ASSIGNMENT: Look below for the line that contains "Schnelle Lieferung" and the line that contains "27 Agosto 2020", then restate both of them and every line in between, exactly. No picture goes in the copy.

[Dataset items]
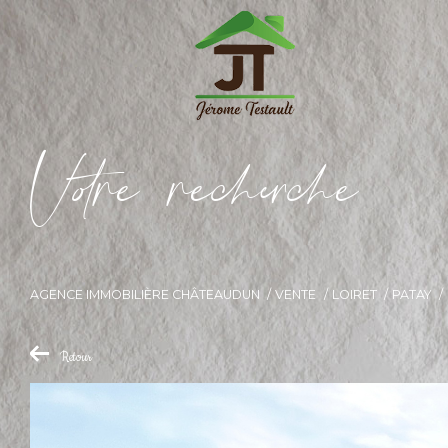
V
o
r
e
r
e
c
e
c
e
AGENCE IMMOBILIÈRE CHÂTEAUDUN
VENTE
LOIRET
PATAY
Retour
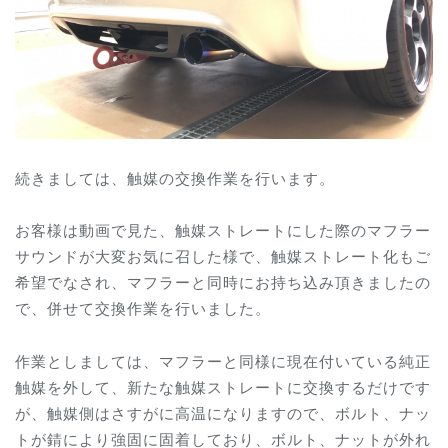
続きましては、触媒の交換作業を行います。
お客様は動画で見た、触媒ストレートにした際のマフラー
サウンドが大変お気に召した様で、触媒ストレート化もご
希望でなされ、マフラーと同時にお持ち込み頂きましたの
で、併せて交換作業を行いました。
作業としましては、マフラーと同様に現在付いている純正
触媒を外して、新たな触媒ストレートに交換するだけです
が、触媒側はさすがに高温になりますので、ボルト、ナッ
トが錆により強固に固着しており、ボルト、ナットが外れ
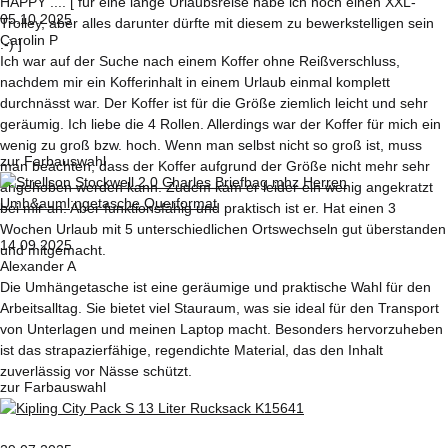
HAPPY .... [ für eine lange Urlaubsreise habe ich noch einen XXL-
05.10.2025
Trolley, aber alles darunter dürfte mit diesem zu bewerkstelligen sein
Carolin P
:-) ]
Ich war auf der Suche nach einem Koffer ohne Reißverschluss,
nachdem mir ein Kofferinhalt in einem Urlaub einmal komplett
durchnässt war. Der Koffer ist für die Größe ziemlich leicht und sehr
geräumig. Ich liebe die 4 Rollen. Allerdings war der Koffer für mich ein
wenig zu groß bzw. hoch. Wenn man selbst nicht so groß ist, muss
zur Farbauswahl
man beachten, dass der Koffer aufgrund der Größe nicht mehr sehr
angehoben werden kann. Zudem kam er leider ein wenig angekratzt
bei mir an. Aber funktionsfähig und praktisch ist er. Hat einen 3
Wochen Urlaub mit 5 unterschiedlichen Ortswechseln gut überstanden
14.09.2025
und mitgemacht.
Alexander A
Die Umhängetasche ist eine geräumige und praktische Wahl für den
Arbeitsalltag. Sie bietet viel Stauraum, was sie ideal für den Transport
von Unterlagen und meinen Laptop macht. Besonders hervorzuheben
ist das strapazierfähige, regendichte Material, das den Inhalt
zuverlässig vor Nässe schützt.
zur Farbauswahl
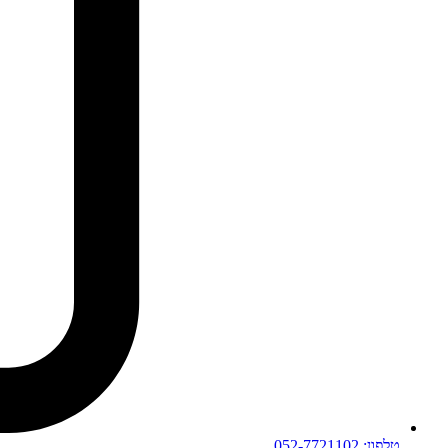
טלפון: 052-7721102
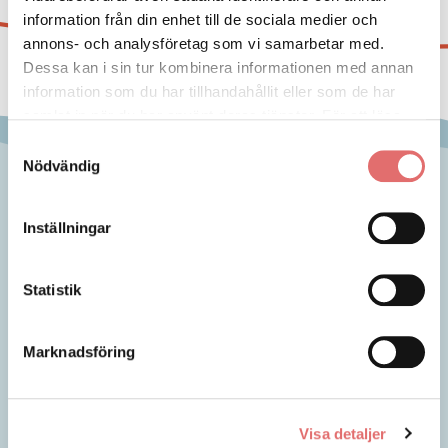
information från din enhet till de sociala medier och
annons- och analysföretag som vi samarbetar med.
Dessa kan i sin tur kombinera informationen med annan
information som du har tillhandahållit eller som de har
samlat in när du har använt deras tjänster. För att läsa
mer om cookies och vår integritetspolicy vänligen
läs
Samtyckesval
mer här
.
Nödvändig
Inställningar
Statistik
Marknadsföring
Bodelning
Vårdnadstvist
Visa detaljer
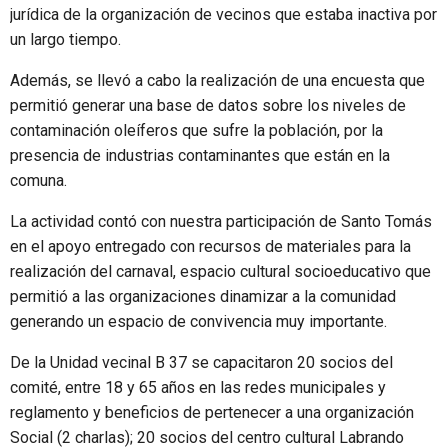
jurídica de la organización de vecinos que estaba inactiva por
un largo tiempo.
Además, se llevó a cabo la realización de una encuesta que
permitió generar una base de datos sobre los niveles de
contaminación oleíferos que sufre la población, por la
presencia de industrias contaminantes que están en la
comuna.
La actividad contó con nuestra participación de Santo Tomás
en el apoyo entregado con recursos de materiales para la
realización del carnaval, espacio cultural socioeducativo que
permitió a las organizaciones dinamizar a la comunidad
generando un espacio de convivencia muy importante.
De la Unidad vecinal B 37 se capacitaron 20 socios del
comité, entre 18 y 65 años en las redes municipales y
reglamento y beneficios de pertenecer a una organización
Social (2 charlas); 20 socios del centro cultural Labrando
---
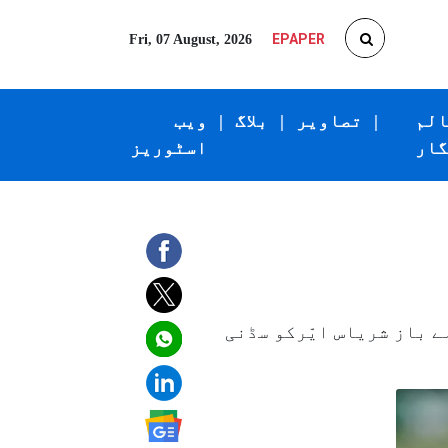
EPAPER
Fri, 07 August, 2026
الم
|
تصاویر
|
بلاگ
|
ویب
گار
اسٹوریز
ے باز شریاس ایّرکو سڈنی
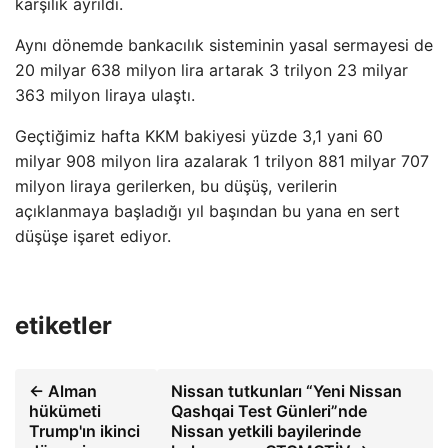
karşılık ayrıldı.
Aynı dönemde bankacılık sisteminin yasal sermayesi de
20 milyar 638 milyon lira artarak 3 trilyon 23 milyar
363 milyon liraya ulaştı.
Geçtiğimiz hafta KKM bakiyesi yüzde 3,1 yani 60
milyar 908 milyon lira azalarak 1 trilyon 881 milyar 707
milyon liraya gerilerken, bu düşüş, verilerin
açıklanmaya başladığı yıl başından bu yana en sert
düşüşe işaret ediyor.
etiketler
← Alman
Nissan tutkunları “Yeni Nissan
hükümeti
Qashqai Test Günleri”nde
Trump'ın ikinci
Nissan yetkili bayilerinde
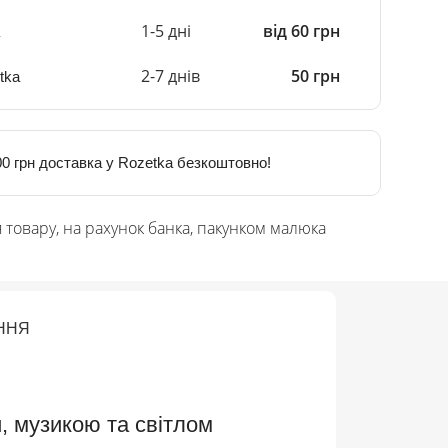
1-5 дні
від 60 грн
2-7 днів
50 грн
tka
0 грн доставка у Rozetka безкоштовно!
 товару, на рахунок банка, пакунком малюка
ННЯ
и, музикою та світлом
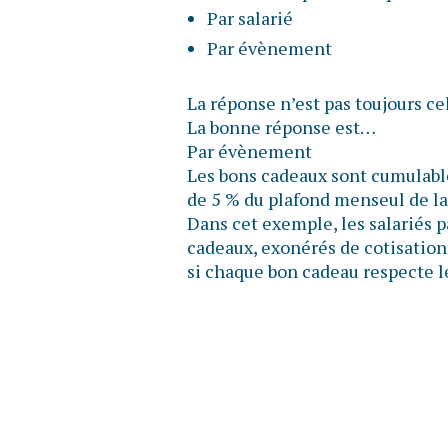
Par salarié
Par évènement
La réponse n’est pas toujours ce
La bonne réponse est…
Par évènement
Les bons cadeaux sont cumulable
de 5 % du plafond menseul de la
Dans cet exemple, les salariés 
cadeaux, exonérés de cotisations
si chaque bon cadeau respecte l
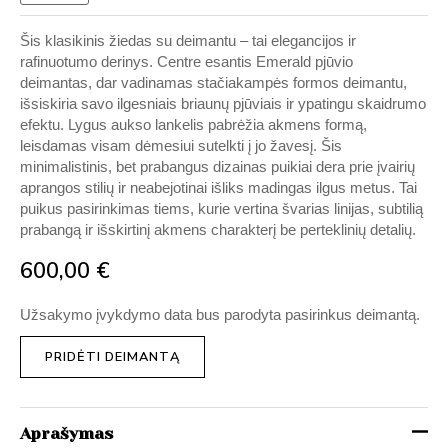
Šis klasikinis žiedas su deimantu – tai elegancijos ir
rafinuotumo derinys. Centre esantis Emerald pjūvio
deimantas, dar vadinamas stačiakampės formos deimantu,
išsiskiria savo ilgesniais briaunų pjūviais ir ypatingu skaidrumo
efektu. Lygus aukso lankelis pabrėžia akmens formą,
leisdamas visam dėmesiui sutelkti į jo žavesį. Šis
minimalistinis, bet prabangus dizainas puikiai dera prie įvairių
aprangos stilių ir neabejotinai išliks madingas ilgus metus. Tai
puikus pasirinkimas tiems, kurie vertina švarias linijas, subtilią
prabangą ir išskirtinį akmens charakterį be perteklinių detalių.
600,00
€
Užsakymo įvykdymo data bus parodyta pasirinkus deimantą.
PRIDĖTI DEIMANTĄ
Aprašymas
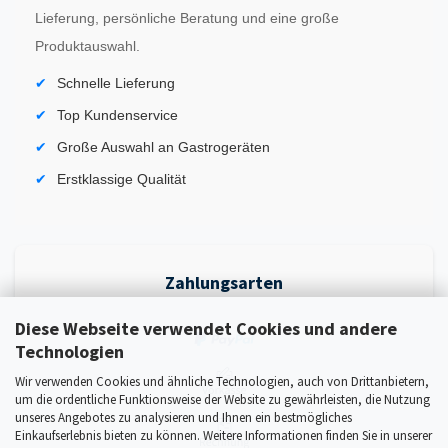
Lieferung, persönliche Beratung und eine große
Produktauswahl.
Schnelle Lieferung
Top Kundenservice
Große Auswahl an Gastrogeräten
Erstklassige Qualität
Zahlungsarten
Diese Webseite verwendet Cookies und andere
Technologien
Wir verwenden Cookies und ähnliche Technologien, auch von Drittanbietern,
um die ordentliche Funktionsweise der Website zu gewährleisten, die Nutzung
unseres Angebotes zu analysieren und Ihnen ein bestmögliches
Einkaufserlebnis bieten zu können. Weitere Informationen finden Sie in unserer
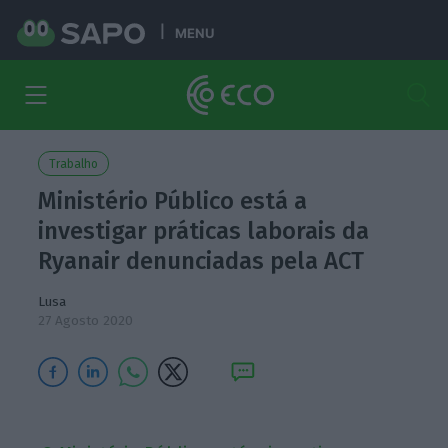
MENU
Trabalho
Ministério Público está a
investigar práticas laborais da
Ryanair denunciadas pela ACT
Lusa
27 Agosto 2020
* * *
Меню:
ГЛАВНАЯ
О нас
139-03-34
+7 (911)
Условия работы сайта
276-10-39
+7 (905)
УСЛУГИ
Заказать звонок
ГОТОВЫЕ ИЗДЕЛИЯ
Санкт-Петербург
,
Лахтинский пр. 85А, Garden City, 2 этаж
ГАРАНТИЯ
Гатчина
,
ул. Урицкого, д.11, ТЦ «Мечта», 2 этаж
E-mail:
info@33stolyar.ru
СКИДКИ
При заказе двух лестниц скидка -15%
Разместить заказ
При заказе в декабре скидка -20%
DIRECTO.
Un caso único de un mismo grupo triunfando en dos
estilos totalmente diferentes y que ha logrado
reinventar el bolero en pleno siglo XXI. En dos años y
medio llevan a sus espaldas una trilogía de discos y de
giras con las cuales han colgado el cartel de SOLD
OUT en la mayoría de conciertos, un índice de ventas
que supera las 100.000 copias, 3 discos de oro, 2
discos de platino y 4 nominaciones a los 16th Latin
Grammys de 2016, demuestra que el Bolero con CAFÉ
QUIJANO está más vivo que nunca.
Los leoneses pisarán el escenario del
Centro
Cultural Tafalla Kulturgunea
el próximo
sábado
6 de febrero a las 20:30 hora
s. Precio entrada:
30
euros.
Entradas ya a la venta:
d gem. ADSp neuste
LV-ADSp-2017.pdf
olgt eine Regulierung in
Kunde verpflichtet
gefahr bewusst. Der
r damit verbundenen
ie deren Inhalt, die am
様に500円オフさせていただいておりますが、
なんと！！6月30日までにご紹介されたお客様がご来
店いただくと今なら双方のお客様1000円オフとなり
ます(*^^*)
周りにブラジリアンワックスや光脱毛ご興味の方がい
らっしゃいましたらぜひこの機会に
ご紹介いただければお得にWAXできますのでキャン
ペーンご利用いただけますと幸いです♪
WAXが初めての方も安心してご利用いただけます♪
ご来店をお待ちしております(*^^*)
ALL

SOLUTION TO THIS PROBLEM:
Schnelle Lieferung
Top Kundenservice
Große Auswahl an Gastrogeräten
Erstklassige Qualität
Zahlungsarten
Diese Webseite verwendet Cookies und andere
Technologien
Wir verwenden Cookies und ähnliche Technologien, auch von Drittanbietern,
um die ordentliche Funktionsweise der Website zu gewährleisten, die Nutzung
unseres Angebotes zu analysieren und Ihnen ein bestmögliches
Einkaufserlebnis bieten zu können. Weitere Informationen finden Sie in unserer
MENU
Trabalho
Ministério Público está a
investigar práticas laborais da
Ryanair denunciadas pela ACT
Lusa
27 Agosto 2020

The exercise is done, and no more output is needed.